- EXERCISE PROMPT -
Among the entries below, extract exactly the lines that run from the one with "Conditions Générales de Vente" through the one with "作为对增加流动性的奖励，提交 Maker 订单的交易者通常", both ends included.

--- EXERCISE DATA Enclosed Below ---

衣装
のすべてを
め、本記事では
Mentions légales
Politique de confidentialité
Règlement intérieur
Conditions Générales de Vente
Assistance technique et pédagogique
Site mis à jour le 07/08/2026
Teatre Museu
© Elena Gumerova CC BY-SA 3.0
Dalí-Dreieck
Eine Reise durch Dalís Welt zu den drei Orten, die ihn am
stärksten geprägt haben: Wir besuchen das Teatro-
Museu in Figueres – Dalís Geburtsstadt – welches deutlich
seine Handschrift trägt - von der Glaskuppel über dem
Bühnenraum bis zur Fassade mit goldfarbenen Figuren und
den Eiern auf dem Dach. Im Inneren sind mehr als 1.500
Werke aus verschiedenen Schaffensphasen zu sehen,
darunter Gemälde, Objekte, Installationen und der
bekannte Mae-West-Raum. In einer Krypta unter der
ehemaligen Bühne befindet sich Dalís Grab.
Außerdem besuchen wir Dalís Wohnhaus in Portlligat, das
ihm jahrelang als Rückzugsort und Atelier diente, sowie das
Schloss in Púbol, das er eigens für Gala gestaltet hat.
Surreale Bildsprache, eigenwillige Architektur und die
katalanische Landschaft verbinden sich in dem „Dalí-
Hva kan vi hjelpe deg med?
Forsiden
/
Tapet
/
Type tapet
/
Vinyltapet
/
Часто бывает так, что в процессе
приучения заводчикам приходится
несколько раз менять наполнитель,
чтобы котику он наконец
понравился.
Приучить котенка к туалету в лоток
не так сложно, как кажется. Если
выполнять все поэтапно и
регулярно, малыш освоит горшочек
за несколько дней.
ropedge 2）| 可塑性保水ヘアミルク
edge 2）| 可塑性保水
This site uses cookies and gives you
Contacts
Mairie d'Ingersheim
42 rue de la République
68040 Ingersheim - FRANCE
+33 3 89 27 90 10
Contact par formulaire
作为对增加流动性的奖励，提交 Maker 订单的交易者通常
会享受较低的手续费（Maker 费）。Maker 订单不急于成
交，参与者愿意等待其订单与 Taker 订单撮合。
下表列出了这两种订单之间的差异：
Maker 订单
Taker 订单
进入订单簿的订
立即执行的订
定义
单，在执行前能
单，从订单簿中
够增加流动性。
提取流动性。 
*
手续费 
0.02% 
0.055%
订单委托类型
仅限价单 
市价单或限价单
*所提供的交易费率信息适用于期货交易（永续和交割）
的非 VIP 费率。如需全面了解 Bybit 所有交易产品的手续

--- End of Enclosed EXERCISE DATA ---

- EXERCISE ANSWER -
Conditions Générales de Vente
Assistance technique et pédagogique
Site mis à jour le 07/08/2026
Teatre Museu
© Elena Gumerova CC BY-SA 3.0
Dalí-Dreieck
Eine Reise durch Dalís Welt zu den drei Orten, die ihn am
stärksten geprägt haben: Wir besuchen das Teatro-
Museu in Figueres – Dalís Geburtsstadt – welches deutlich
seine Handschrift trägt - von der Glaskuppel über dem
Bühnenraum bis zur Fassade mit goldfarbenen Figuren und
den Eiern auf dem Dach. Im Inneren sind mehr als 1.500
Werke aus verschiedenen Schaffensphasen zu sehen,
darunter Gemälde, Objekte, Installationen und der
bekannte Mae-West-Raum. In einer Krypta unter der
ehemaligen Bühne befindet sich Dalís Grab.
Außerdem besuchen wir Dalís Wohnhaus in Portlligat, das
ihm jahrelang als Rückzugsort und Atelier diente, sowie das
Schloss in Púbol, das er eigens für Gala gestaltet hat.
Surreale Bildsprache, eigenwillige Architektur und die
katalanische Landschaft verbinden sich in dem „Dalí-
Hva kan vi hjelpe deg med?
Forsiden
/
Tapet
/
Type tapet
/
Vinyltapet
/
Часто бывает так, что в процессе
приучения заводчикам приходится
несколько раз менять наполнитель,
чтобы котику он наконец
понравился.
Приучить котенка к туалету в лоток
не так сложно, как кажется. Если
выполнять все поэтапно и
регулярно, малыш освоит горшочек
за несколько дней.
ropedge 2）| 可塑性保水ヘアミルク
edge 2）| 可塑性保水
This site uses cookies and gives you
Contacts
Mairie d'Ingersheim
42 rue de la République
68040 Ingersheim - FRANCE
+33 3 89 27 90 10
Contact par formulaire
作为对增加流动性的奖励，提交 Maker 订单的交易者通常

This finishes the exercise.